Di cosa parla Mai dire mai (La locura): la spiegazione del significato

Willie Peyote, pseudonimo di Guglielmo Bruno, è uno degli artisti più interessanti della scena indie-rap italiana, un cantante in grado di pubblicare cinque dischi, tra cui "Iodegradabile", ultimo progetto che ha debuttato nella top cinque dei dischi più ascoltati e venduti in Italia, con i singoli estratti "La tua futura ex moglie", "Quando nessuno ti vede" e "Semaforo", oltre a fregiarsi della collaborazione con la star internazionale del reggae Shaggy nel brano "Algoritmo". Si presenta per la prima volta a Sanremo con il brano "Mai dire mai (la locura)", un titolo che si riferisce alla serie tv italiana Boris, con cui condivide il senso di denuncia verso il sistema italiano, criticato con sagace ironia. Infatti proprio nel brano ritroviamo chiari riferimenti alla scena trap in tendenza negli ultimi anni, una manica di marionette per l'artista torinese. Willie Peyote cerca di analizzare anche le nuove dinamiche del mondo discografico, tra l'influenza di TikTok e quella delle piattaforme di streaming digitali, dai social all'aspetto contenutistico dei brani. Una canzone che denuncia il sistema Italia e che potrebbe essere uno dei brani maggiormente candidati al premio della critica.

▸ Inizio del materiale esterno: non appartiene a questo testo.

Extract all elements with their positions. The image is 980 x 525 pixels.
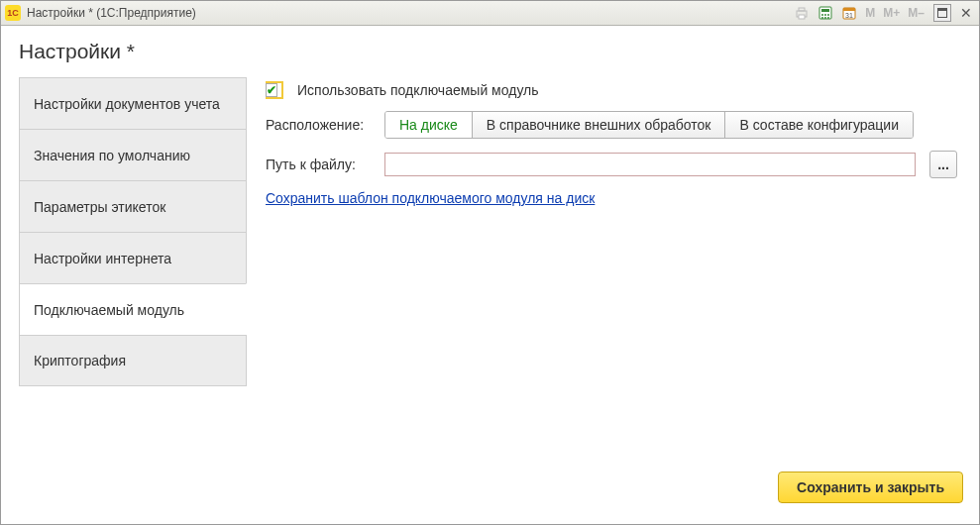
calendar-icon[interactable]: 31 bbox=[840, 4, 858, 22]
main-content: ✔ Использовать подключаемый модуль Распо… bbox=[265, 77, 961, 463]
save-close-button[interactable]: Сохранить и закрыть bbox=[778, 472, 963, 503]
memory-m-icon[interactable]: M bbox=[864, 4, 876, 22]
window-root: 1C Настройки * (1С:Предприятие) 31 M M+ … bbox=[0, 0, 980, 525]
page: Настройки * Настройки документов учета З… bbox=[1, 26, 979, 524]
print-icon[interactable] bbox=[793, 4, 811, 22]
close-button[interactable]: ✕ bbox=[957, 4, 975, 22]
svg-rect-2 bbox=[799, 15, 805, 19]
svg-rect-1 bbox=[799, 8, 805, 11]
sidebar: Настройки документов учета Значения по у… bbox=[19, 77, 247, 463]
memory-mplus-icon[interactable]: M+ bbox=[882, 4, 901, 22]
sidebar-item-plugin[interactable]: Подключаемый модуль bbox=[19, 283, 247, 335]
sidebar-item-internet[interactable]: Настройки интернета bbox=[19, 232, 247, 283]
calculator-icon[interactable] bbox=[817, 4, 834, 22]
sidebar-item-label: Значения по умолчанию bbox=[34, 148, 190, 163]
footer: Сохранить и закрыть bbox=[1, 463, 979, 524]
path-label: Путь к файлу: bbox=[266, 157, 377, 172]
sidebar-item-label: Настройки интернета bbox=[34, 251, 171, 266]
save-template-row: Сохранить шаблон подключаемого модуля на… bbox=[266, 190, 957, 206]
location-option-disk[interactable]: На диске bbox=[385, 112, 473, 138]
path-browse-button[interactable]: ... bbox=[929, 151, 957, 178]
memory-mminus-icon[interactable]: M– bbox=[907, 4, 926, 22]
sidebar-item-label: Параметры этикеток bbox=[34, 199, 165, 215]
product-logo-icon: 1C bbox=[5, 5, 21, 21]
sidebar-item-label: Настройки документов учета bbox=[34, 96, 220, 112]
path-input[interactable] bbox=[384, 153, 916, 176]
location-label: Расположение: bbox=[266, 117, 377, 133]
checkbox-inner: ✔ bbox=[266, 83, 277, 97]
location-segment: На диске В справочнике внешних обработок… bbox=[384, 111, 914, 139]
svg-text:31: 31 bbox=[845, 12, 853, 19]
titlebar-icons: 31 M M+ M– ✕ bbox=[793, 4, 975, 22]
svg-point-9 bbox=[824, 17, 826, 19]
sidebar-item-label: Подключаемый модуль bbox=[34, 302, 184, 318]
maximize-button[interactable] bbox=[933, 4, 951, 22]
svg-rect-4 bbox=[821, 9, 829, 12]
sidebar-item-doc-settings[interactable]: Настройки документов учета bbox=[19, 77, 247, 129]
check-icon: ✔ bbox=[267, 84, 276, 96]
svg-point-8 bbox=[821, 17, 823, 19]
use-plugin-row: ✔ Использовать подключаемый модуль bbox=[266, 81, 957, 99]
body: Настройки документов учета Значения по у… bbox=[1, 77, 979, 463]
save-template-link[interactable]: Сохранить шаблон подключаемого модуля на… bbox=[266, 190, 595, 206]
svg-point-10 bbox=[827, 17, 829, 19]
window-title: Настройки * (1С:Предприятие) bbox=[27, 6, 196, 20]
svg-point-5 bbox=[821, 14, 823, 16]
path-row: Путь к файлу: ... bbox=[266, 151, 957, 178]
svg-point-7 bbox=[827, 14, 829, 16]
sidebar-item-defaults[interactable]: Значения по умолчанию bbox=[19, 129, 247, 180]
location-row: Расположение: На диске В справочнике вне… bbox=[266, 111, 957, 139]
page-title: Настройки * bbox=[1, 26, 979, 77]
location-option-catalog[interactable]: В справочнике внешних обработок bbox=[473, 112, 726, 138]
sidebar-item-labels[interactable]: Параметры этикеток bbox=[19, 180, 247, 232]
use-plugin-label: Использовать подключаемый модуль bbox=[297, 82, 539, 98]
titlebar: 1C Настройки * (1С:Предприятие) 31 M M+ … bbox=[1, 1, 979, 26]
use-plugin-checkbox[interactable]: ✔ bbox=[266, 81, 283, 99]
svg-point-6 bbox=[824, 14, 826, 16]
sidebar-item-crypto[interactable]: Криптография bbox=[19, 335, 247, 386]
sidebar-item-label: Криптография bbox=[34, 353, 126, 368]
location-option-config[interactable]: В составе конфигурации bbox=[725, 112, 913, 138]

Willie Peyote a Sanremo 2021 con Mai dire mai (La locura)

Con cinque album all'attivo, Willie Peyote non si può affatto definire un esordiente della musica italiana, nonostante sia arrivato per la prima volta al Festival di Sanremo. Basti pensare al successo del suo ultimo album, pubblicato nel 2019, che ha debuttato nella top cinque dei dischi più venduti e ascoltati in Italia, ma anche alla collaborazione con la star internazionale del reggae "Shaggy", nel brano "Algoritmo". Nel 2020 invece, l'artista torinese ha pubblicato "La depressione è un periodo dell'anno", una fotografia degli ultimi 12 mesi, tra paure e preoccupazioni, in cui rientrano anche i temi dell'accusa sociale della nostra società.